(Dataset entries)
⁂

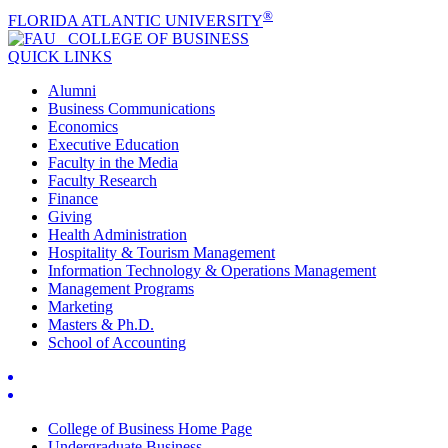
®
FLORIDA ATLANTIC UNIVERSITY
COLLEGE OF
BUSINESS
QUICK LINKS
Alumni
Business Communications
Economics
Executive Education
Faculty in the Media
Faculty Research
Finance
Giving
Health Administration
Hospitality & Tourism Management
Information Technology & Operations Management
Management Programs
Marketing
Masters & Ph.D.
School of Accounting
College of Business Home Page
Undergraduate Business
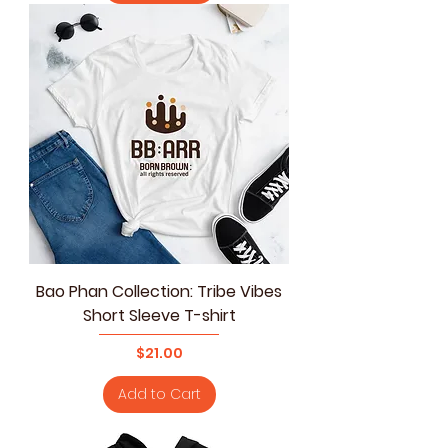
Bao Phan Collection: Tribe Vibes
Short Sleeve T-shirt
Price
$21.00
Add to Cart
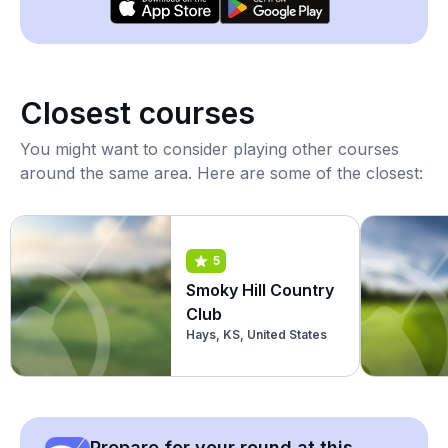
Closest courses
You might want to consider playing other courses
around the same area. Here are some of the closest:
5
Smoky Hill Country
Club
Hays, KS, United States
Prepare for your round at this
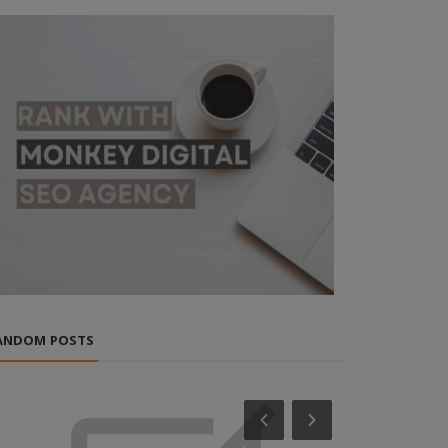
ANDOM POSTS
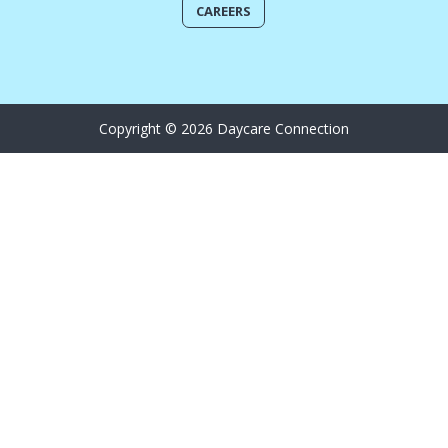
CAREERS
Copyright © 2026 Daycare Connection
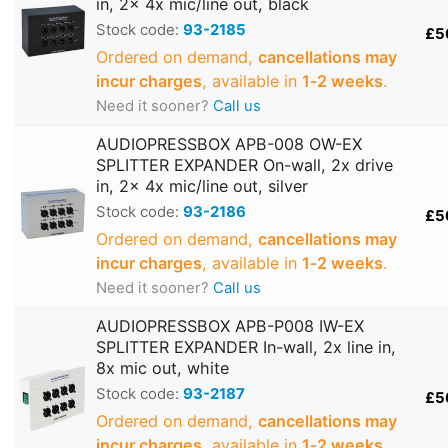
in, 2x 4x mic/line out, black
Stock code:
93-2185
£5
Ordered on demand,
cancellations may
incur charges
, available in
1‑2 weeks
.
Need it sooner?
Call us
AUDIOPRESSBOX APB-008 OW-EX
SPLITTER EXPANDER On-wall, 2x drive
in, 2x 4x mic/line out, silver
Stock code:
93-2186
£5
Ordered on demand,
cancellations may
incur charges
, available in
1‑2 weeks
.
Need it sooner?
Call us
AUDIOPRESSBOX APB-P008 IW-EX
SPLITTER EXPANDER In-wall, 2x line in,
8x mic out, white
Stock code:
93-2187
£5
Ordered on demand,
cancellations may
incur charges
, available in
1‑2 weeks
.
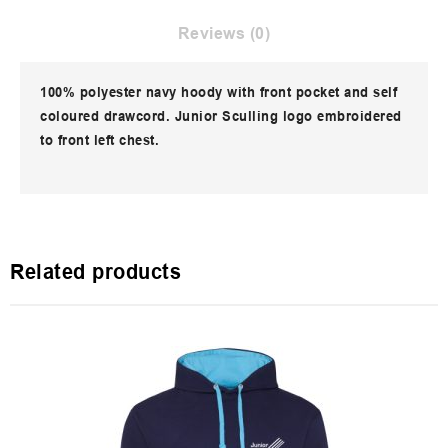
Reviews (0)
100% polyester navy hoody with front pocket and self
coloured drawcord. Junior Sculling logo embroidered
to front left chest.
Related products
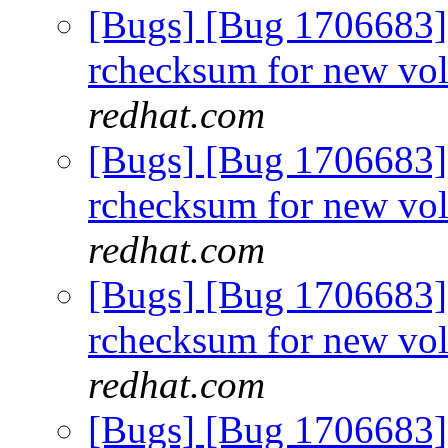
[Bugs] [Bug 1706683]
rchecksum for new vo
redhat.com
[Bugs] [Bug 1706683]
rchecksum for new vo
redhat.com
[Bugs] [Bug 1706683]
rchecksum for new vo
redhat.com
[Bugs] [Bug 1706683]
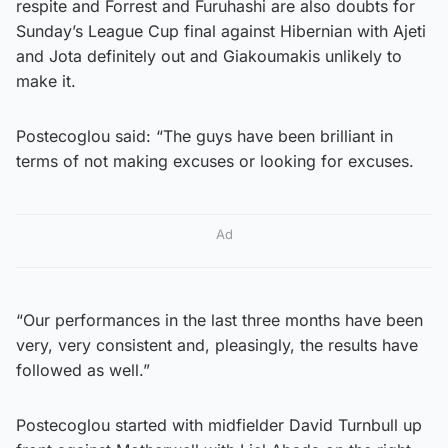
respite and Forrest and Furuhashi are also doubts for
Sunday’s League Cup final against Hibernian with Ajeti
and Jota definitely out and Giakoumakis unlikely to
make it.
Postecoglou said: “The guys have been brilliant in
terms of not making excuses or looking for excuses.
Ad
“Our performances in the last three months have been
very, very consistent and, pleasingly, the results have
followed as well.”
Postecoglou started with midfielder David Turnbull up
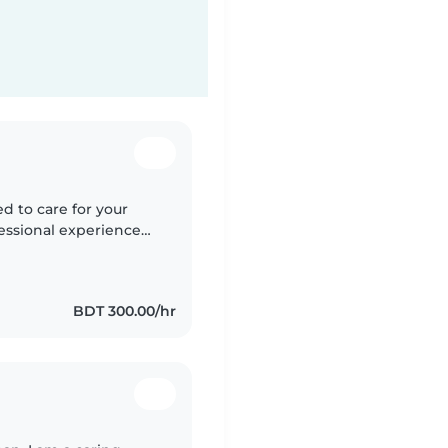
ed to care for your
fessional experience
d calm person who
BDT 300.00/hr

⁂

* **Task goal**:
Working through the records, find each line containing the word "SPLITTER" and copy it.

* **Task output**:
SPLITTER EXPANDER On-wall, 2x drive
SPLITTER EXPANDER In-wall, 2x line in,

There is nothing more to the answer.